■ PROBLEM TO WORK ON
Pull out every line below holding the word "لانتخابات".

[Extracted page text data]
--

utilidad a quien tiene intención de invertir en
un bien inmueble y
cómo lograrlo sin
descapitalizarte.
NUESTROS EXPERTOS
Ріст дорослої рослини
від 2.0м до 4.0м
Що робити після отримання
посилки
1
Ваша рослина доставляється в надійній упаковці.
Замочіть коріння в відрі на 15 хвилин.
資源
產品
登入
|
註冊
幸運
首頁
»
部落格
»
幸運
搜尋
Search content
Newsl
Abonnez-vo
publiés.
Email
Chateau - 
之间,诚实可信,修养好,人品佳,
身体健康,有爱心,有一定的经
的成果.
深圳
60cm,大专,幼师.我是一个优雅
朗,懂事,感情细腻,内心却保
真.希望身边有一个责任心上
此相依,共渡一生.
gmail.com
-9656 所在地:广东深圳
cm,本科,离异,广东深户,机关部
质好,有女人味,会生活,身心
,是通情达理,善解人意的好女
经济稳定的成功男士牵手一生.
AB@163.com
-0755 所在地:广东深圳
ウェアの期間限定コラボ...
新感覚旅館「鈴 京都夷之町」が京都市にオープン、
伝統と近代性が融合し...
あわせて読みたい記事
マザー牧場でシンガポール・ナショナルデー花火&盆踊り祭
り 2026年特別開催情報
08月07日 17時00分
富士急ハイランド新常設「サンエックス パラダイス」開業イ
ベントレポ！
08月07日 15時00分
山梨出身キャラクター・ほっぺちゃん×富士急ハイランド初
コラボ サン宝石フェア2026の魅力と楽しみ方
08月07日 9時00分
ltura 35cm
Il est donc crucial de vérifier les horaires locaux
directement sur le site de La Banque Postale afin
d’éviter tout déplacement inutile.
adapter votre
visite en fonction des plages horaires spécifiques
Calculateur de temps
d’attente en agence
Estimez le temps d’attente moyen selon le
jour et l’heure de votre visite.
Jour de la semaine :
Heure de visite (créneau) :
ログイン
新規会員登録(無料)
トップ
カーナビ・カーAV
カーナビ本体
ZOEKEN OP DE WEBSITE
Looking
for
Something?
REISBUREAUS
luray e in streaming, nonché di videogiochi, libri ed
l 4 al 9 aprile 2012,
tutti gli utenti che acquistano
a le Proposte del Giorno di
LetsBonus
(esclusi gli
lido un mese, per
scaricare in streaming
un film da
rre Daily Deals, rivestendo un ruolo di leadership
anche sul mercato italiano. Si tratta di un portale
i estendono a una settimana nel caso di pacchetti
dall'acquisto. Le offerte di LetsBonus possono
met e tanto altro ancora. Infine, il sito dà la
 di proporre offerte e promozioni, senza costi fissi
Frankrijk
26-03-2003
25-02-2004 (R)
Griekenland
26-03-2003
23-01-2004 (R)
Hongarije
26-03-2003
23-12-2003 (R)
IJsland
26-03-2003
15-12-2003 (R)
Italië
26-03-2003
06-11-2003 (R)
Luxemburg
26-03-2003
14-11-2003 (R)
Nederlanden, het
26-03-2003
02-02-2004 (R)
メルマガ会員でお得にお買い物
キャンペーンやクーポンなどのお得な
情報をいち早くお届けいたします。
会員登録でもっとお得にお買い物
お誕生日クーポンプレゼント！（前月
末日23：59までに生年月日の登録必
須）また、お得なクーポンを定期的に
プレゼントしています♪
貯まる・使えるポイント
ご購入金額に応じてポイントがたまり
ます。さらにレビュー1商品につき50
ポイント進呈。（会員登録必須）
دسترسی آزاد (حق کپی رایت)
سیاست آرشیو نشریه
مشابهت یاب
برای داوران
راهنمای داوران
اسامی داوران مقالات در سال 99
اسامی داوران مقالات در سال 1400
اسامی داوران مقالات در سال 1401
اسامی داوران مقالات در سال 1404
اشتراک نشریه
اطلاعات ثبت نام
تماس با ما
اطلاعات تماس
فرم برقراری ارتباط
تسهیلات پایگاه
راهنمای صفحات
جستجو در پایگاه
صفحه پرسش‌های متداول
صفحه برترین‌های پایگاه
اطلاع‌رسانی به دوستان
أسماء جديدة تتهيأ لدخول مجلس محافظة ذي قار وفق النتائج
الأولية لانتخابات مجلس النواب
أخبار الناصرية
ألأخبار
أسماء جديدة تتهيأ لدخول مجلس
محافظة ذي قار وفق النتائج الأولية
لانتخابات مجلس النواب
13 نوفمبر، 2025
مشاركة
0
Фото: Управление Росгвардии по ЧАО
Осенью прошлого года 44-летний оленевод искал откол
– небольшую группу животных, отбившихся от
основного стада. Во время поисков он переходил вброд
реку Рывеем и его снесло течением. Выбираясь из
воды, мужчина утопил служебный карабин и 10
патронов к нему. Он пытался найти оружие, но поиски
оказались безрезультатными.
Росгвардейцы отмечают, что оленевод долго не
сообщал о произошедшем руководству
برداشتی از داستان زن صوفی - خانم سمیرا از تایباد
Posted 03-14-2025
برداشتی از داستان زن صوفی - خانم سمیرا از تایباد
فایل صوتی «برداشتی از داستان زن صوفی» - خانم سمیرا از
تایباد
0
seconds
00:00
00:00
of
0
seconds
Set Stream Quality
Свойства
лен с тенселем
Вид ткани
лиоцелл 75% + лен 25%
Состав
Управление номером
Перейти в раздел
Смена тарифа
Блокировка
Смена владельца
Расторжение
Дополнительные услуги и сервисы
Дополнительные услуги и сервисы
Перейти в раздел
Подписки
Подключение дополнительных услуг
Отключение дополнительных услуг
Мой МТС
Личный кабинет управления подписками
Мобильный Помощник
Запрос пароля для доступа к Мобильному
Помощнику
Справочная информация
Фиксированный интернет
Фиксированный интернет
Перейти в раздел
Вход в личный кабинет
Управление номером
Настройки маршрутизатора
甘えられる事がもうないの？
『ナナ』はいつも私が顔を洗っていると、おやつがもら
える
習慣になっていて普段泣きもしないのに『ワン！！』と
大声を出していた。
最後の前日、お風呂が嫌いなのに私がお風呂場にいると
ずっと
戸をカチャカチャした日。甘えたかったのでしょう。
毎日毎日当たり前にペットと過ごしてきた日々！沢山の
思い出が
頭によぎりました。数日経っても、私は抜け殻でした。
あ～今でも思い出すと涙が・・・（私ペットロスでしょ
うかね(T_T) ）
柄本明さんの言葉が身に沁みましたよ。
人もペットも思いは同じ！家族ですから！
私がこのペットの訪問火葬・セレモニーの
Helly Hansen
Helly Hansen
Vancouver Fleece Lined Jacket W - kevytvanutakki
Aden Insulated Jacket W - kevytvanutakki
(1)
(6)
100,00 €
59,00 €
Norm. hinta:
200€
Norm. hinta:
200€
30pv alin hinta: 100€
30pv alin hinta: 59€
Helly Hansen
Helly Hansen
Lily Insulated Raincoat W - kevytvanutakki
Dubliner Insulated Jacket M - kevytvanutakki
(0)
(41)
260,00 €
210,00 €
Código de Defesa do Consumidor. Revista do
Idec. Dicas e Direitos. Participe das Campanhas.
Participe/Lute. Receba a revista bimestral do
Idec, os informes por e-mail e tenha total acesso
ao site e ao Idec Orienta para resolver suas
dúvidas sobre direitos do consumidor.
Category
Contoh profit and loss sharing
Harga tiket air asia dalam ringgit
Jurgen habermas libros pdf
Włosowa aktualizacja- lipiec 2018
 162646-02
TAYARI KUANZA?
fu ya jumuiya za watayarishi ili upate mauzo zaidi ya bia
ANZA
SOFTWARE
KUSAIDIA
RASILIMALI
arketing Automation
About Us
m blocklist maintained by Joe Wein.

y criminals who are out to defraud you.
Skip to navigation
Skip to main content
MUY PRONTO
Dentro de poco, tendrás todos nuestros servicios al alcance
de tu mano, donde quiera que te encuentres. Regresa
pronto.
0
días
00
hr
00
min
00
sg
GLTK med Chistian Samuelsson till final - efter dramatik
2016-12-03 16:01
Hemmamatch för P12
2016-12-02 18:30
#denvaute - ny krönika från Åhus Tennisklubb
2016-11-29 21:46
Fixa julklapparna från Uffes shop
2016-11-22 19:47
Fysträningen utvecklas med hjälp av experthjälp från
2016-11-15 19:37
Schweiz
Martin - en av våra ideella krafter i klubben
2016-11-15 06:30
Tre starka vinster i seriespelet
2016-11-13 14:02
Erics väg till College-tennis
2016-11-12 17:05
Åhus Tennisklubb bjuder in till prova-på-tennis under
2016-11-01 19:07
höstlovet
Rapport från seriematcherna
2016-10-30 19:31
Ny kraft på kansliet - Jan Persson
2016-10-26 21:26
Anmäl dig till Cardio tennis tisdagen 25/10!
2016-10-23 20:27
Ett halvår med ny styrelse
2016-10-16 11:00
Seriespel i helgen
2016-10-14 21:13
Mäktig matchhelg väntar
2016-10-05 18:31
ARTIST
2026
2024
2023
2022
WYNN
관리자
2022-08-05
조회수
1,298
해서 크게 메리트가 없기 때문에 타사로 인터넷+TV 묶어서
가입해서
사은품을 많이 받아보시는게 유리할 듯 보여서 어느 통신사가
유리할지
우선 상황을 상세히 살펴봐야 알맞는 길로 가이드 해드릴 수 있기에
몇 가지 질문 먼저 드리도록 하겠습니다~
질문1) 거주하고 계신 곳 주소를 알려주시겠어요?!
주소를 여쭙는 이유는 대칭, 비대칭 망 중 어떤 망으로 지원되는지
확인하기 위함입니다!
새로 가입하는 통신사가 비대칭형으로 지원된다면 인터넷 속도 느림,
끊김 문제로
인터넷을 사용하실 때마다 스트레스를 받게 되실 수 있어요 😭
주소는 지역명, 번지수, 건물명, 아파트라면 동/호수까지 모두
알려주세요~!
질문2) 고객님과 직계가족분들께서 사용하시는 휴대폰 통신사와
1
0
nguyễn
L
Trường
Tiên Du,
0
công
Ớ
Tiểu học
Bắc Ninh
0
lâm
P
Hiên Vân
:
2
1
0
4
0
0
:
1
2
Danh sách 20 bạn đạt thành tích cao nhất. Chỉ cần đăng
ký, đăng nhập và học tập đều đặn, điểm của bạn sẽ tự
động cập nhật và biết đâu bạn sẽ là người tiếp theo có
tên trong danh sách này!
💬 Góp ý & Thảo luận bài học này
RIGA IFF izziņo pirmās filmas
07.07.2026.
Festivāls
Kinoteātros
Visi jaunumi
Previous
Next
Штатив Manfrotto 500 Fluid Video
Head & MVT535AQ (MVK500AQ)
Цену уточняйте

--

■ EXPECTED OUTPUT
الأولية لانتخابات مجلس النواب
لانتخابات مجلس النواب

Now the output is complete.